Highlights & Insights¶
- Subject-level granularity is finer than task-level routing—different subjects within the same question can be handled by different expert models, realizing true specialization.
- DAG topological constraints improve both accuracy and efficiency: supporting subjects are processed first and the dominant subject integrates their results, eliminating the redundant communication of fully connected graphs.
- The paradigm of replacing large models with a small-model pool has significant practical deployment value—the total parameter count of 14 models at 7–13B is far smaller than a single 72B model.
Limitations & Future Work¶
- Evaluation is limited to MCQ benchmarks; open-ended generation tasks are not assessed.
- The 15 candidate subjects may lack sufficient granularity (e.g., "Medicine" could be divided into finer sub-disciplines).

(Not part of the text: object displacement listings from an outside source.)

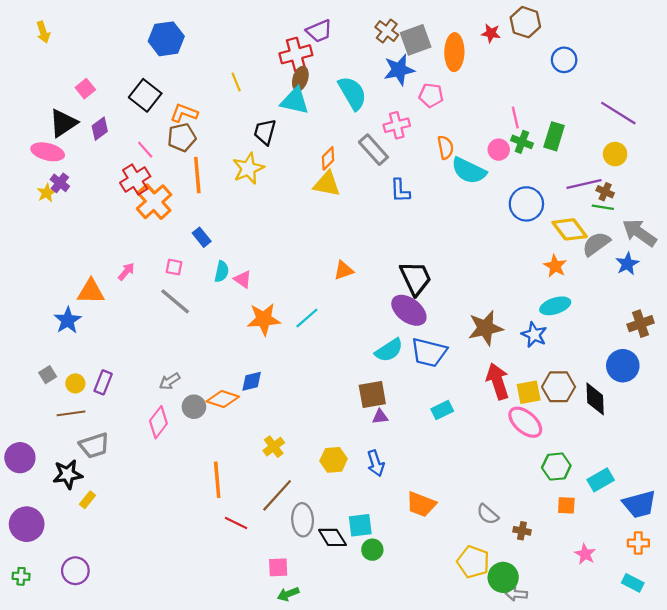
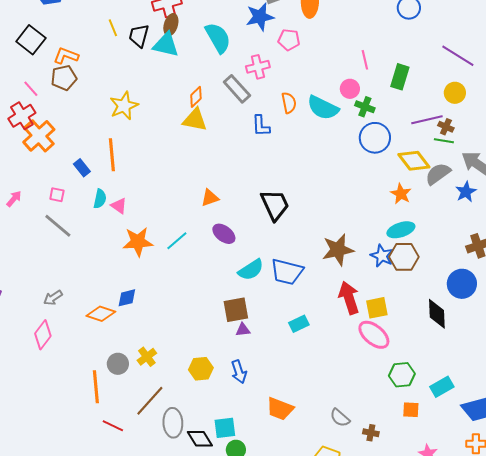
black trapezoid: (265, 132) -> (139, 36), moved
green cross: (522, 142) -> (365, 107), moved
orange semicircle: (445, 147) -> (289, 103), moved
orange line: (197, 175) -> (112, 155), moved
purple ellipse: (409, 310) -> (224, 234), moved, size x0.7
brown hexagon: (559, 387) -> (404, 257), moved
gray circle: (194, 407) -> (118, 364), moved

- The model capability profile is estimated from only 200 samples, which is a relatively small sample size.
- Deploying 14 models simultaneously introduces non-trivial engineering complexity.
Rating¶
- Novelty: ⭐⭐⭐⭐⭐ Subject-level DAG construction + capability matching + topological collaboration constitutes a new paradigm for multi-agent reasoning.

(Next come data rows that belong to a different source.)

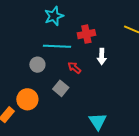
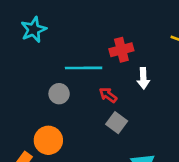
cyan star: (54, 16) -> (34, 30), moved
gray square: (61, 88) -> (117, 123), moved

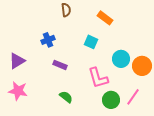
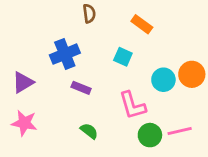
blue cross: (48, 40) -> (65, 54), size x1.5
orange circle: (142, 66) -> (192, 74), moved
pink line: (133, 97) -> (180, 131), turned 42

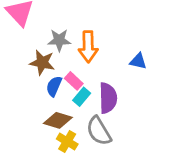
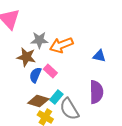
orange arrow: (88, 47) -> (61, 45), turned 70
cyan rectangle: (82, 97) -> (56, 97), moved
purple semicircle: (108, 98) -> (96, 92), moved

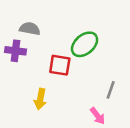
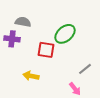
gray line: (111, 90) -> (85, 69), turned 32
yellow arrow: (40, 99) -> (31, 76), turned 91

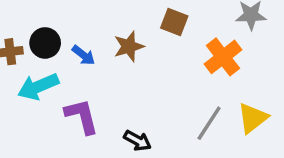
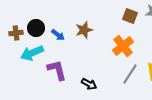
brown square: (174, 22) -> (130, 16), moved
orange cross: (223, 57) -> (123, 46), moved

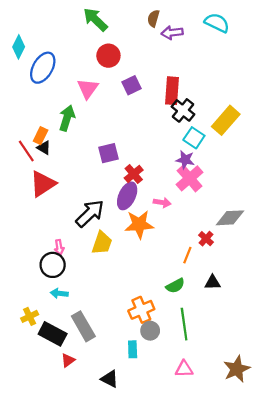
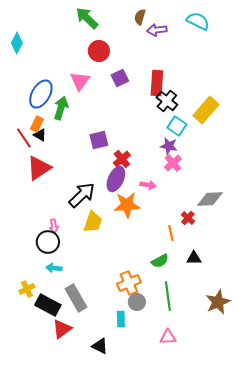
blue ellipse: (43, 68) -> (41, 94), moved
pink cross: (190, 178) -> (173, 163), size x0.7
orange line: (187, 255) -> (171, 233), turned -35
red triangle: (68, 360) -> (62, 329), size x1.5
brown star: (237, 369) -> (218, 302), moved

- Experimental Thoroughness: ⭐⭐⭐⭐ Three benchmarks, nine baselines, and comprehensive ablations, though limited to MCQ format.
- Writing Quality: ⭐⭐⭐⭐ Method description is clear and ablation analysis is thorough.
- Value: ⭐⭐⭐⭐⭐ The result of a small-model pool surpassing a large model has practical deployment value; the finding that DAG outperforms fully connected graphs carries theoretical significance.